Ни о чем другом люди не стали бы слушать. Но шла война, и они слушали. А когда Болтон уходил, кто-нибудь из них говорил:
- А у старика Лавхарта, оказывается, есть голова на плечах. Сколько книг прочел.
Другой отвечал:
- Чего б ему не читать. В жизни палец о палец не ударил. А вот мне приходилось надрываться и бегать за всемогущим долларом. Да если б мне не работать, я бы тоже сидел сиднем и читал книжки.
И все же они его слушали. Один раз Болтона попросили доложить о европейской ситуации в клубе "Киванис" . В городе он стал признанным экспертом. Произносил речи во всех городских клубах и даже в школе. Казалось, то, чего он ждал всю жизнь, исполнилось. Он был счастлив.
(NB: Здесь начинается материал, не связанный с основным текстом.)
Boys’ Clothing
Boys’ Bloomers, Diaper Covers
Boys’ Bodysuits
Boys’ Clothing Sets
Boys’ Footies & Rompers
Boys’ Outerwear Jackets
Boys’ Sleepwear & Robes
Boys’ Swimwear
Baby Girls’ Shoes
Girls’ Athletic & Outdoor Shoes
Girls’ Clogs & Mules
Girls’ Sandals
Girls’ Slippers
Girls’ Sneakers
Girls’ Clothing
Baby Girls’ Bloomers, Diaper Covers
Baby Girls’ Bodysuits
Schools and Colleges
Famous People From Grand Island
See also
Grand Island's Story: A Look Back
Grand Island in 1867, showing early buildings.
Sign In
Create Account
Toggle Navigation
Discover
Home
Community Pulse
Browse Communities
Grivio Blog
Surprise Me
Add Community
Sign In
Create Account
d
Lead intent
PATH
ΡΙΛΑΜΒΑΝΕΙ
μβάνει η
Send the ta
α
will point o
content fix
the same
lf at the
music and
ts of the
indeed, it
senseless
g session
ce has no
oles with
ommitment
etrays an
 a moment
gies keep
С началом войны прежнее счастье переросло в какое-то блаженное возбуждение, самым сумрачным днем согревавшее душу. Иногда он удивлялся своей внутренней легкости и новому смыслу жизни и, оторвавшись от работы или застыв посреди улицы, спрашивал себя: Да я ли это, я ли это? Он теперь все время был занят. Приходилось прочитывать ворох книг, журналов, газет и делать заметки. Кто-то должен все узнавать и рассказывать людям, объяснять, что происходит. Кто-то ведь собирает макулатуру и старые покрышки. А кто-то распространяет государственные облигации и заботится о сборе денег для Красного Креста.
Он жил утренними газетами и радионовостями. Поражения, каждая их подробность, разрывали душу, но в этих ранах была острота жизни, несущая обновление и силу духа. Он шел по улице из центра города, куда ходил за утренней почтой, надеясь, что придет письмо от Джаспера, как вдруг услышал о Батаане . Его остановил мистер Салливан, живший чуть ниже на холме:
- Они только что сдались. На Батаане. Только что передали по радио.
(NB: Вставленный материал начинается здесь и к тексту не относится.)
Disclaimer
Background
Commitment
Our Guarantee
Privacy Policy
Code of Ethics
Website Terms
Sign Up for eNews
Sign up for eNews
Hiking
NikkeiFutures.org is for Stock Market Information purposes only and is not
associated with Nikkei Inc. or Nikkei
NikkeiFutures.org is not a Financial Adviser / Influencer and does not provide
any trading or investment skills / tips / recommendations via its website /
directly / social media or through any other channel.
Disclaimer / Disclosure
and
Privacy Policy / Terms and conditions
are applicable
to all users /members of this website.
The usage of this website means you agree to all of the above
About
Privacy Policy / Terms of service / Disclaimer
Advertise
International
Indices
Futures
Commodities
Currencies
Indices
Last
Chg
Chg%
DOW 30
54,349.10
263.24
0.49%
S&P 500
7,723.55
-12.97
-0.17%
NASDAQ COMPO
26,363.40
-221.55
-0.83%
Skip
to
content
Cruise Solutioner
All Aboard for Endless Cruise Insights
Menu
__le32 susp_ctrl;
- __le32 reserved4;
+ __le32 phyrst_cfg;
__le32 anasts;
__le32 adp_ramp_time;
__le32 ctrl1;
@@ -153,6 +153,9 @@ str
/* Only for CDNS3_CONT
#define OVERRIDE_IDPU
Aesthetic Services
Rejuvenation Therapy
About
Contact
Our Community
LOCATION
- Спасибо, - пробормотал Болтон; мистер Салливан ушел, а он все стоял, мерно вдыхая душистый весенний воздух, не вытирая катящихся по щекам слез, переполняемый чувствами. Потом робко протянул руку и провел по коре старого клена, росшего между тротуаром и мостовой. Шероховатая кора приятно бугрилась под пальцами. Он благоговейно погладил ее. Посмотрел на дерево, на сочные восковые наклевки почек, обвел взглядом улицу, дома, деревья, пробуждающиеся газоны, огромное, свежеумытое, сияющее небо. Все было настоящим. Настоящим.